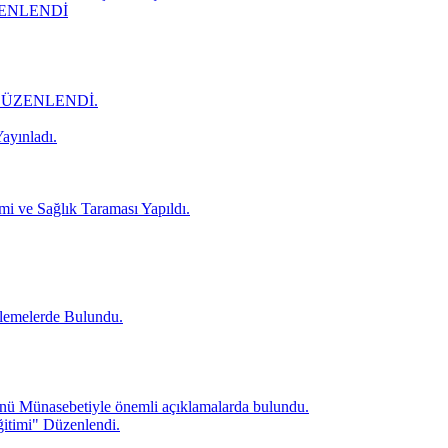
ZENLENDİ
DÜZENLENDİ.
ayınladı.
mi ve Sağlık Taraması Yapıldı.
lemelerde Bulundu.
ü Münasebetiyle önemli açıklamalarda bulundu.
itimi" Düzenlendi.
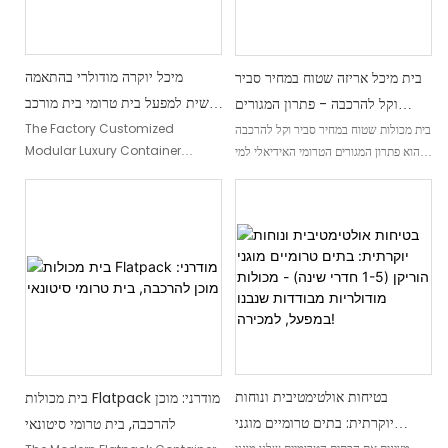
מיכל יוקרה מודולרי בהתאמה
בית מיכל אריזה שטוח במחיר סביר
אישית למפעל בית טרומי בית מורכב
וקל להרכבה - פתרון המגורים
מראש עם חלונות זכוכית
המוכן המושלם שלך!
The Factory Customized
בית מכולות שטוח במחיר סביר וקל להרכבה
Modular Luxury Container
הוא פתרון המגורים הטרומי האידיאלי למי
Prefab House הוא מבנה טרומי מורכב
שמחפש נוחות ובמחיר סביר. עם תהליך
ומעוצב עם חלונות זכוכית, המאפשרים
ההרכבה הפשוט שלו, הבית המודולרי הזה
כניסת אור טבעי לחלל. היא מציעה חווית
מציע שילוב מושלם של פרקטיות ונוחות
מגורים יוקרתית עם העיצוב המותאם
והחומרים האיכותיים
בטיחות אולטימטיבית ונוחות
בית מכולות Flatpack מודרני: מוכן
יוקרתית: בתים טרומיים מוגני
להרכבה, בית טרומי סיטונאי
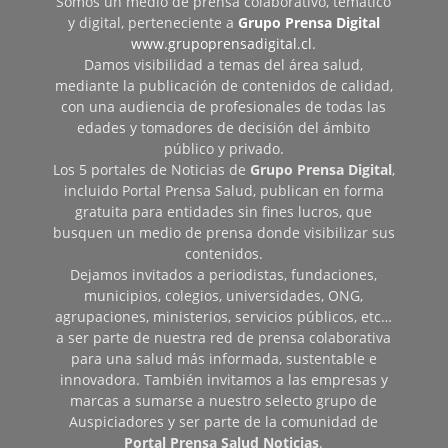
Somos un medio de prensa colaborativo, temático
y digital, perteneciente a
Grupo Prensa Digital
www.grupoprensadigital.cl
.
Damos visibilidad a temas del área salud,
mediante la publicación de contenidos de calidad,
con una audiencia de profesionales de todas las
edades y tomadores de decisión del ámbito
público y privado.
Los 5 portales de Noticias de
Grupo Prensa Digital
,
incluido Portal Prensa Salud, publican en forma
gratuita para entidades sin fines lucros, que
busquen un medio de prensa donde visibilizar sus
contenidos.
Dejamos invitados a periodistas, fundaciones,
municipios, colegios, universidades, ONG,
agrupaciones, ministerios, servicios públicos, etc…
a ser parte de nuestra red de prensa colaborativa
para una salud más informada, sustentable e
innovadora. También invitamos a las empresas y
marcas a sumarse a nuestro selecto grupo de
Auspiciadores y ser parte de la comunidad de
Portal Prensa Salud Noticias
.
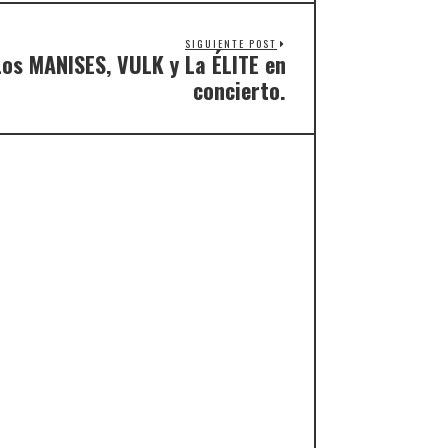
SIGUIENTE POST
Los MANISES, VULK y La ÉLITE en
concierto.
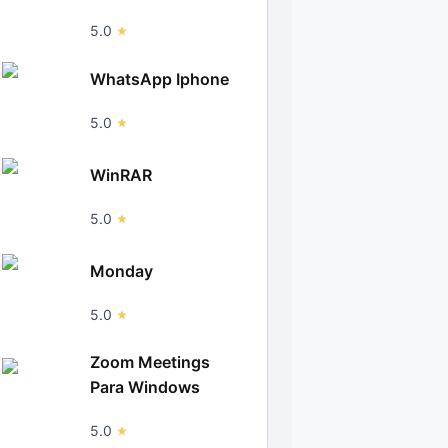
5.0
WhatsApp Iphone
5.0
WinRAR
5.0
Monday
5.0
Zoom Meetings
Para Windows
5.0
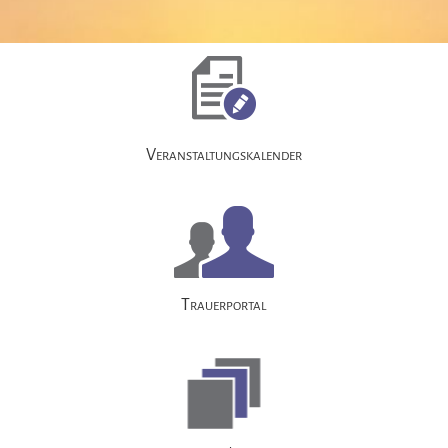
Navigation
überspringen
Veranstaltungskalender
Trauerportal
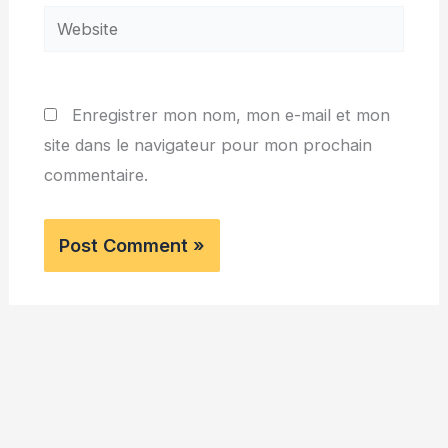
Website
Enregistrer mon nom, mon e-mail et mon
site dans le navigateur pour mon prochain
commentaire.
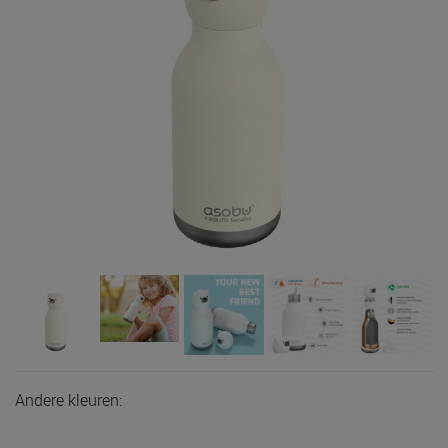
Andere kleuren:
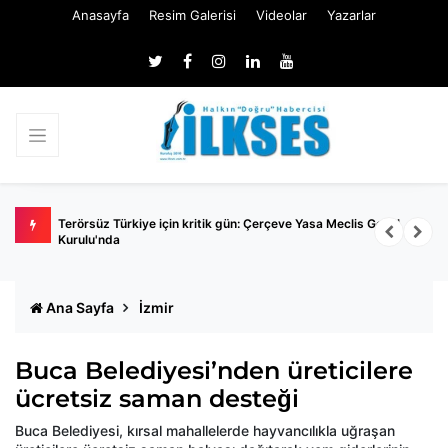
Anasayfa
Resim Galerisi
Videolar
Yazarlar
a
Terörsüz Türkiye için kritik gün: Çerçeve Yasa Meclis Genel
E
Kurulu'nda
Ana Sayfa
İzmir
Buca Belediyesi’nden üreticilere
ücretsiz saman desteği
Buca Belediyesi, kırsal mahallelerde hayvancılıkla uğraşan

=======

The problem: Among the records above, find each line holding the string "contenidos" and pull it out.

Exercise answer:
mediante la publicación de contenidos de calidad,
contenidos.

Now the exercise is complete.